WHAT YOU NEED TO DO: When you copy the entries, match them exactly and omit the pictures.

Saved entries:

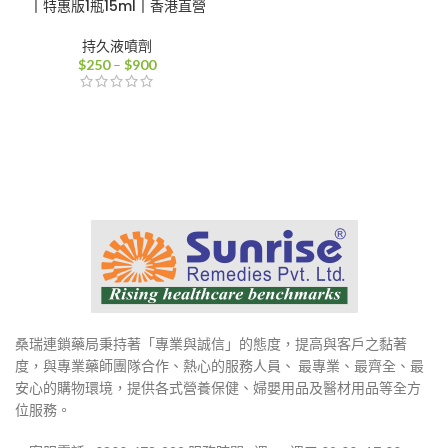
丨特惠版1瓶15ml丨香港直營
持久液噴劑
價
$
250
–
$
900
格
範
圍：
$250
到
$900
桑瑞連鎖藥局秉持著「專業與誠信」的態度，提高與客戶之黏著
度，與專業藥師團隊合作、熱心的服務人員、 最專業、最齊全、最
安心的購物環境，提供各式營養保健、婦嬰用品及醫材用品等全方
位服務。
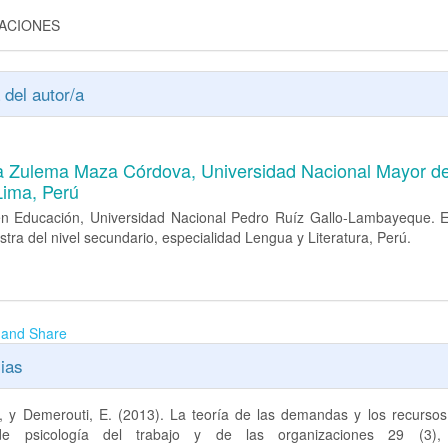
GACIONES
 del autor/a
a Zulema Maza Córdova,
Universidad Nacional Mayor d
Lima, Perú
 en Educación, Universidad Nacional Pedro Ruíz Gallo-Lambayeque. E
ra del nivel secundario, especialidad Lengua y Literatura, Perú.
ias
., y Demerouti, E. (2013). La teoría de las demandas y los recursos 
de psicología del trabajo y de las organizaciones 29 (3),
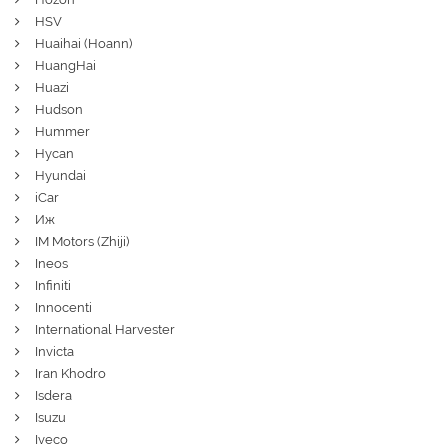
HSV
Huaihai (Hoann)
HuangHai
Huazi
Hudson
Hummer
Hycan
Hyundai
iCar
Иж
IM Motors (Zhiji)
Ineos
Infiniti
Innocenti
International Harvester
Invicta
Iran Khodro
Isdera
Isuzu
Iveco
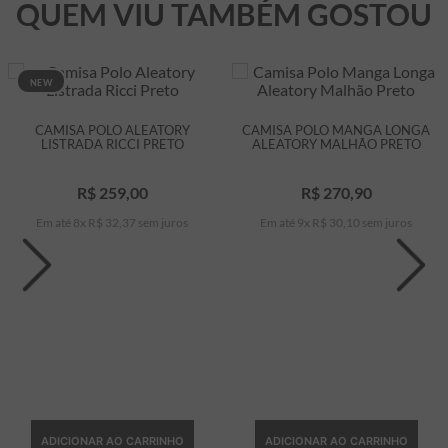
QUEM VIU TAMBÉM GOSTOU
NEW
CAMISA POLO ALEATORY
CAMISA POLO MANGA LONGA
LISTRADA RICCI PRETO
ALEATORY MALHÃO PRETO
R$
259
,
00
R$
270
,
90
Em até
8
x
R$
32
,
37
sem juros
Em até
9
x
R$
30
,
10
sem juros
ADICIONAR AO CARRINHO
ADICIONAR AO CARRINHO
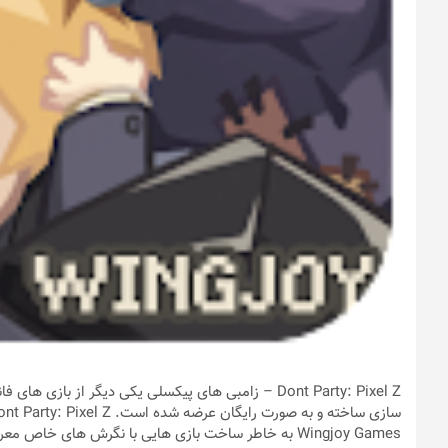
Wingjoy Games به خاطر ساخت بازی هایی با نگرش های خ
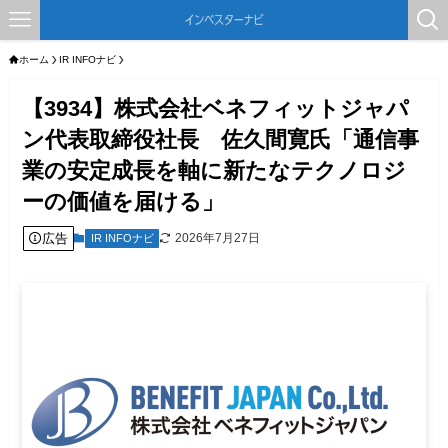
ホーム
IR INFOナビ
【3934】株式会社ベネフィットジャパ
ン代表取締役社長 佐久間寛氏「通信事
業の安定成長を軸に新たなテクノロジ
ーの価値を届ける」
広告
2026年7月27日
IR INFOナビ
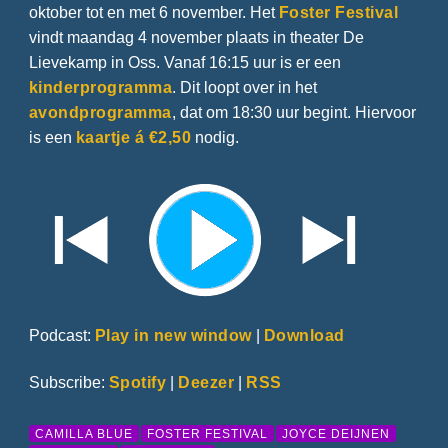
oktober tot en met 6 november. Het
Foster Festival
vindt maandag 4 november plaats in theater De
Lievekamp in Oss. Vanaf 16:15 uur is er een
kinderprogramma
. Dit loopt over in het
avondprogramma
, dat om 18:30 uur begint. Hiervoor
is een
kaartje á €2,50
nodig.
Podcast:
Play in new window
|
Download
Subscribe:
Spotify
|
Deezer
|
RSS
CAMILLA BLUE
FOSTER FESTIVAL
JOYCE DEIJNEN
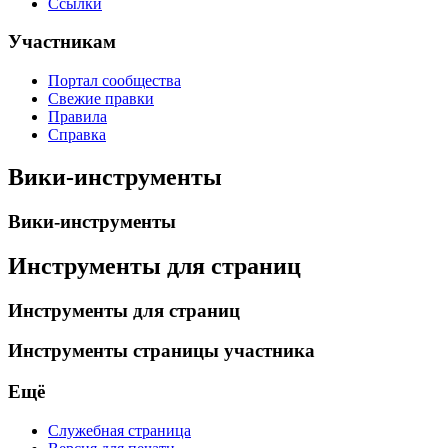
Ссылки
Участникам
Портал сообщества
Свежие правки
Правила
Справка
Вики-инструменты
Вики-инструменты
Инструменты для страниц
Инструменты для страниц
Инструменты страницы участника
Ещё
Служебная страница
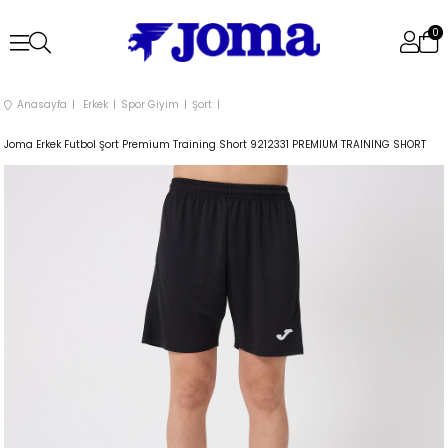
0
Anasayfa
Erkek
Spor Giyim
Şort
Joma Erkek Futbol Şort Premium Training Short 9212331 PREMIUM TRAINING SHORT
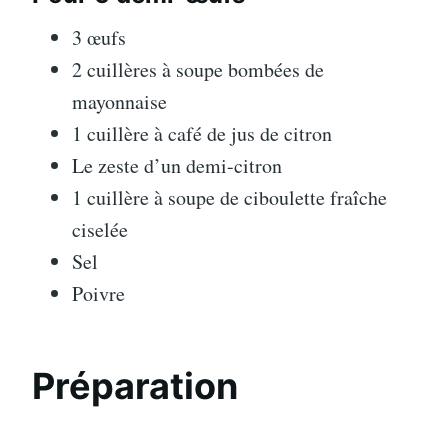
3 œufs
2 cuillères à soupe bombées de
mayonnaise
1 cuillère à café de jus de citron
Le zeste d’un demi-citron
1 cuillère à soupe de ciboulette fraîche
ciselée
Sel
Poivre
Préparation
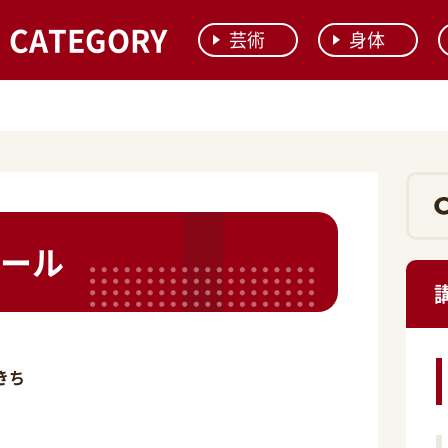
CATEGORY
芸術
身体
ール
きち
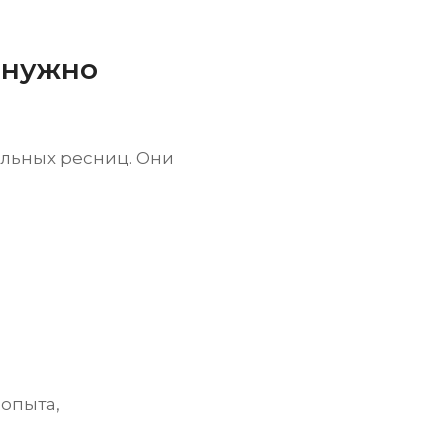
 нужно
ральных ресниц. Они
 опыта,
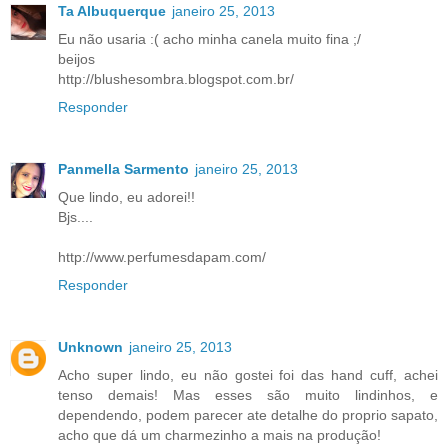
Ta Albuquerque
janeiro 25, 2013
Eu não usaria :( acho minha canela muito fina ;/
beijos
http://blushesombra.blogspot.com.br/
Responder
Panmella Sarmento
janeiro 25, 2013
Que lindo, eu adorei!!
Bjs....
http://www.perfumesdapam.com/
Responder
Unknown
janeiro 25, 2013
Acho super lindo, eu não gostei foi das hand cuff, achei
tenso demais! Mas esses são muito lindinhos, e
dependendo, podem parecer ate detalhe do proprio sapato,
acho que dá um charmezinho a mais na produção!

OUTPUT BELOW:
丨特惠版1瓶15ml丨香港直營
持久液噴劑
價
$
250
–
$
900
格
範
圍：
$250
到
$900
桑瑞連鎖藥局秉持著「專業與誠信」的態度，提高與客戶之黏著
度，與專業藥師團隊合作、熱心的服務人員、 最專業、最齊全、最
安心的購物環境，提供各式營養保健、婦嬰用品及醫材用品等全方
位服務。
GACIONES
 del autor/a
a Zulema Maza Córdova,
Universidad Nacional Mayor d
Lima, Perú
 en Educación, Universidad Nacional Pedro Ruíz Gallo-Lambayeque. E
ra del nivel secundario, especialidad Lengua y Literatura, Perú.
ias
., y Demerouti, E. (2013). La teoría de las demandas y los recursos 
de psicología del trabajo y de las organizaciones 29 (3),
HSV
Huaihai (Hoann)
HuangHai
Huazi
Hudson
Hummer
Hycan
Hyundai
iCar
Иж
IM Motors (Zhiji)
Ineos
Infiniti
Innocenti
International Harvester
Invicta
Iran Khodro
Isdera
Isuzu
Iveco
QUEM VIU TAMBÉM GOSTOU
NEW
CAMISA POLO ALEATORY
CAMISA POLO MANGA LONGA
LISTRADA RICCI PRETO
ALEATORY MALHÃO PRETO
R$
259
,
00
R$
270
,
90
Em até
8
x
R$
32
,
37
sem juros
Em até
9
x
R$
30
,
10
sem juros
ADICIONAR AO CARRINHO
ADICIONAR AO CARRINHO
Wingjoy Games به خاطر ساخت بازی هایی با نگرش های خ
ホーム
IR INFOナビ
【3934】株式会社ベネフィットジャパ
ン代表取締役社長 佐久間寛氏「通信事
業の安定成長を軸に新たなテクノロジ
ーの価値を届ける」
広告
2026年7月27日
IR INFOナビ
oktober tot en met 6 november. Het
Foster Festival
vindt maandag 4 november plaats in theater De
Lievekamp in Oss. Vanaf 16:15 uur is er een
kinderprogramma
. Dit loopt over in het
avondprogramma
, dat om 18:30 uur begint. Hiervoor
is een
kaartje á €2,50
nodig.
Podcast:
Play in new window
|
Download
Subscribe:
Spotify
|
Deezer
|
RSS
CAMILLA BLUE
FOSTER FESTIVAL
JOYCE DEIJNEN
Ссылки
Участникам
Портал сообщества
Свежие правки
Правила
Справка
Вики-инструменты
Вики-инструменты
Инструменты для страниц
Инструменты для страниц
Инструменты страницы участника
Ещё
Служебная страница
0
Anasayfa
Erkek
Spor Giyim
Şort
Joma Erkek Futbol Şort Premium Training Short 9212331 PREMIUM TRAINING SHORT
3 œufs
2 cuillères à soupe bombées de
mayonnaise
1 cuillère à café de jus de citron
Le zeste d’un demi-citron
1 cuillère à soupe de ciboulette fraîche
ciselée
Sel
Poivre
Préparation
CATEGORY
芸術
身体
ール
きち
 нужно
ральных ресниц. Они
 опыта,
Ta Albuquerque
janeiro 25, 2013
Eu não usaria :( acho minha canela muito fina ;/
beijos
http://blushesombra.blogspot.com.br/
Responder
Panmella Sarmento
janeiro 25, 2013
Que lindo, eu adorei!!
Bjs....
http://www.perfumesdapam.com/
Responder
Unknown
janeiro 25, 2013
Acho super lindo, eu não gostei foi das hand cuff, achei
tenso demais! Mas esses são muito lindinhos, e
dependendo, podem parecer ate detalhe do proprio sapato,
acho que dá um charmezinho a mais na produção!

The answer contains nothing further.